LAHORE: In an effort to address the alarming issue of lead poisoning among children in Pakistan, the Pakistan Standards & Quality Control Authority (PSQCA) and the Lead Exposure Elimination Project (LEEP) have joined forces. Together, they aim to eliminate hazardous lead from paints, which has been identified as a major contributor to lead poisoning in the country. Recent estimates suggest that approximately 47 million children in Pakistan are affected by lead poisoning.
Highlighting their commitment to this cause, the PSQCA, in collaboration with LEEP, organized a workshop titled “Reducing Lead in Paints-Proposal for Paint Manufacturers.” The event took place at a local hotel on Wednesday and brought together key stakeholders in the paint industry.
The workshop featured prominent figures such as PSQCA Director General Zain Ul Abedin, who graced the occasion as the chief guest.
Charlie Loudon, LEEP’s Project Manager, shed light on LEEP’s engagements in Pakistan, emphasizing their dedication to eliminating lead exposure. Furthermore, Khuwaja Ghulam Mohiuddin, the In-charge of the Chemical Division at PSQCA, highlighted the ongoing standardization activities related to paints, while Engr. Nouman Khaliq briefed the participants about the enforcement and certification mechanisms implemented by PSQCA.

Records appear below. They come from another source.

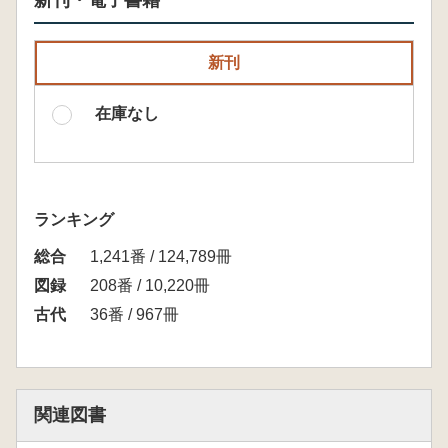
新刊・電子書籍
新刊
在庫なし
ランキング
総合
1,241番 / 124,789冊
図録
208番 / 10,220冊
古代
36番 / 967冊
関連図書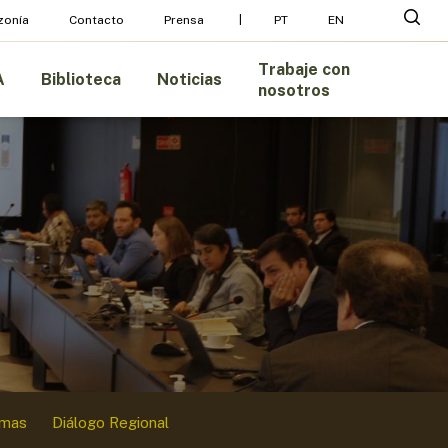
Menu
busc
zonía
Contacto
Prensa
PT
EN
Trabaje con
A
Biblioteca
Noticias
nosotros
amas
Diálogo Regional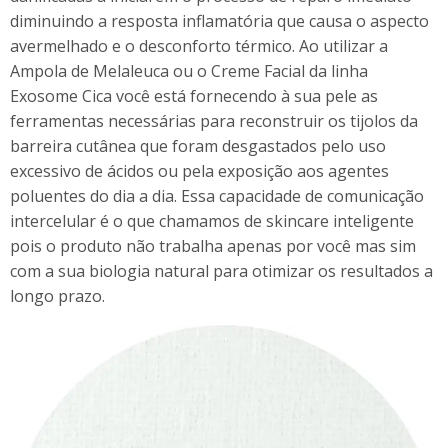
diminuindo a resposta inflamatória que causa o aspecto
avermelhado e o desconforto térmico. Ao utilizar a
Ampola de Melaleuca ou o Creme Facial da linha
Exosome Cica você está fornecendo à sua pele as
ferramentas necessárias para reconstruir os tijolos da
barreira cutânea que foram desgastados pelo uso
excessivo de ácidos ou pela exposição aos agentes
poluentes do dia a dia. Essa capacidade de comunicação
intercelular é o que chamamos de skincare inteligente
pois o produto não trabalha apenas por você mas sim
com a sua biologia natural para otimizar os resultados a
longo prazo.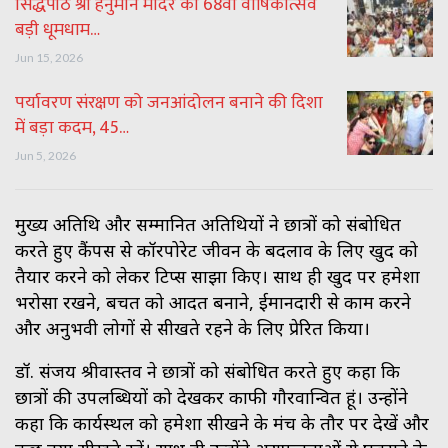
सिद्धपीठ श्री हनुमान मंदिर का 68वां वार्षिकोत्सव
बड़ी धूमधाम…
Jun 15, 2026
पर्यावरण संरक्षण को जनआंदोलन बनाने की दिशा
में बड़ा कदम, 45…
Jun 5, 2026
मुख्य अतिथि और सम्मानित अतिथियों ने छात्रों को संबोधित
करते हुए कैंपस से कॉरपोरेट जीवन के बदलाव के लिए खुद को
तैयार करने को लेकर टिप्स साझा किए। साथ ही खुद पर हमेशा
भरोसा रखने, बचत को आदत बनाने, ईमानदारी से काम करने
और अनुभवी लोगों से सीखते रहने के लिए प्रेरित किया।
डॉ. संजय श्रीवास्तव ने छात्रों को संबोधित करते हुए कहा कि
छात्रों की उपलब्धियों को देखकर काफी गौरवान्वित हूं। उन्होंने
कहा कि कार्यस्थल को हमेशा सीखने के मंच के तौर पर देखें और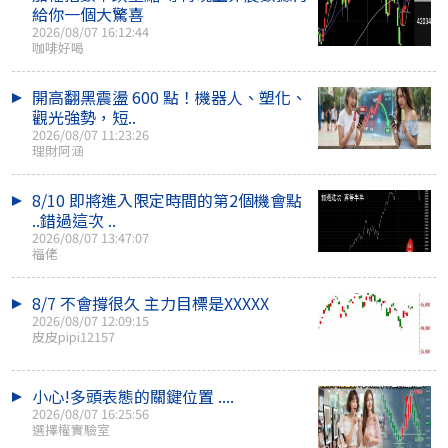
給你一個大驚喜
2026/08/07 16:12:44
咖啡好喝
開高翻黑震盪 600 點！機器人、塑化、
觀光強勢，短..
2026/08/07 11:23:26
理財阿涵
8/10 即將進入限定時間的第2個機會點
..錯過這次 ..
2026/08/07 13:47:07
福佬
8/7 不會撐很久 主力目標是XXXXX
2026/08/07 12:09:15
皮皮pipi12157
小心!多頭表態的關鍵位置 ....
2026/08/07 16:25:56
選擇權實驗室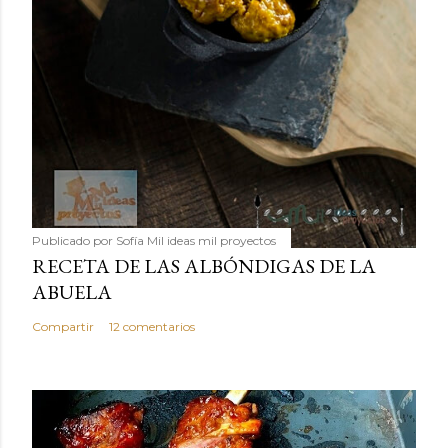
Publicado por
Sofía Mil ideas mil proyectos
RECETA DE LAS ALBÓNDIGAS DE LA
ABUELA
Compartir
12 comentarios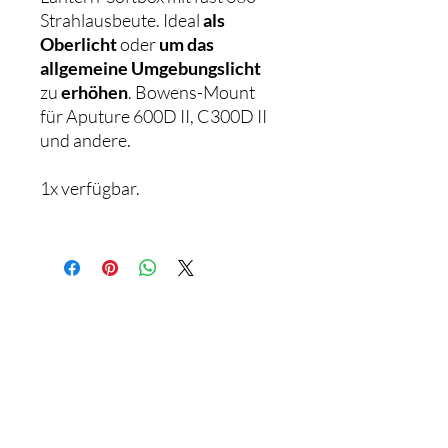
Strahlausbeute. Ideal
als
Oberlicht
oder
um das
allgemeine Umgebungslicht
zu
erhöhen
. Bowens-Mount
für Aputure 600D II, C300D II
und andere.
1x verfügbar.
© 2023 by
Laura Lindenmann.
der
Bist du schon auf
Liste?
Melde dich an, um exklusive Angebote und
Aktionen zu erhalten.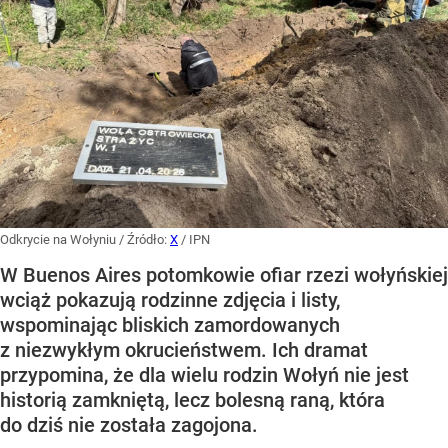
Odkrycie na Wołyniu
/ Źródło:
X
/
IPN
W Buenos Aires potomkowie ofiar rzezi wołyńskiej
wciąż pokazują rodzinne zdjęcia i listy,
wspominając bliskich zamordowanych
z niezwykłym okrucieństwem. Ich dramat
przypomina, że dla wielu rodzin Wołyń nie jest
historią zamkniętą, lecz bolesną raną, która
do dziś nie została zagojona.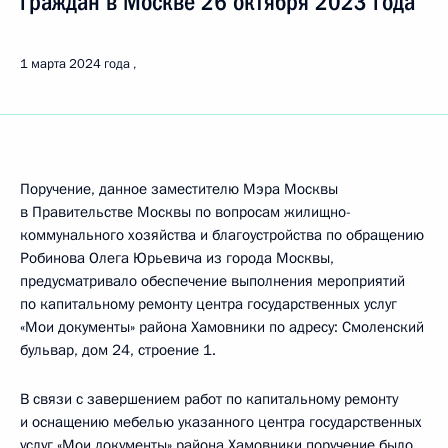
граждан в Москве 26 октября 2023 года
1 марта 2024 года
Поручение, данное заместителю Мэра Москвы
в Правительстве Москвы по вопросам жилищно-
коммунального хозяйства и благоустройства по обращению
Робинова Олега Юрьевича из города Москвы,
предусматривало обеспечение выполнения мероприятий
по капитальному ремонту центра государственных услуг
«Мои документы» района Хамовники по адресу: Смоленский
бульвар, дом 24, строение 1.
В связи с завершением работ по капитальному ремонту
и оснащению мебелью указанного центра государственных
услуг «Мои документы» района Хамовники поручение было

During the workshop, a study conducted by the Agha Khan University and LEEP revealed that a staggering 40 percent of oil-based paints in Pakistan contain dangerous levels of lead. This alarming finding underscores the urgent need for action to protect public health. To combat this issue, efforts to raise consumer awareness have been intensified, and a global movement is advocating for the complete elimination of lead in paints.
Addressing the concluding ceremony, Director General Zain Ul Abedin reaffirmed PSQCA’s commitment to ensuring the safety of human beings, plants, animals, and the environment through enforcement measures on industrial products and imports across the country. He emphasized that PSQCA is readily available to provide technical advisory support to the industry, assisting them in aligning their products with international standards to access global markets.
Expressing his gratitude to the workshop participants, Abedin acknowledged the value of the event in providing crucial guidance to the industry in the production of lead-free paints. He emphasized the need for continued efforts, suggesting the organization of training workshops to further support the industry in this crucial endeavor.
“The collaborative efforts between PSQCA and LEEP mark a significant step forward in safeguarding the health and well-being of millions of children in Pakistan. By eliminating hazardous lead from paints, the partnership aims to protect future generations from the detrimental effects of lead poisoning, ensuring a safer and healthier environment for all,” he concluded.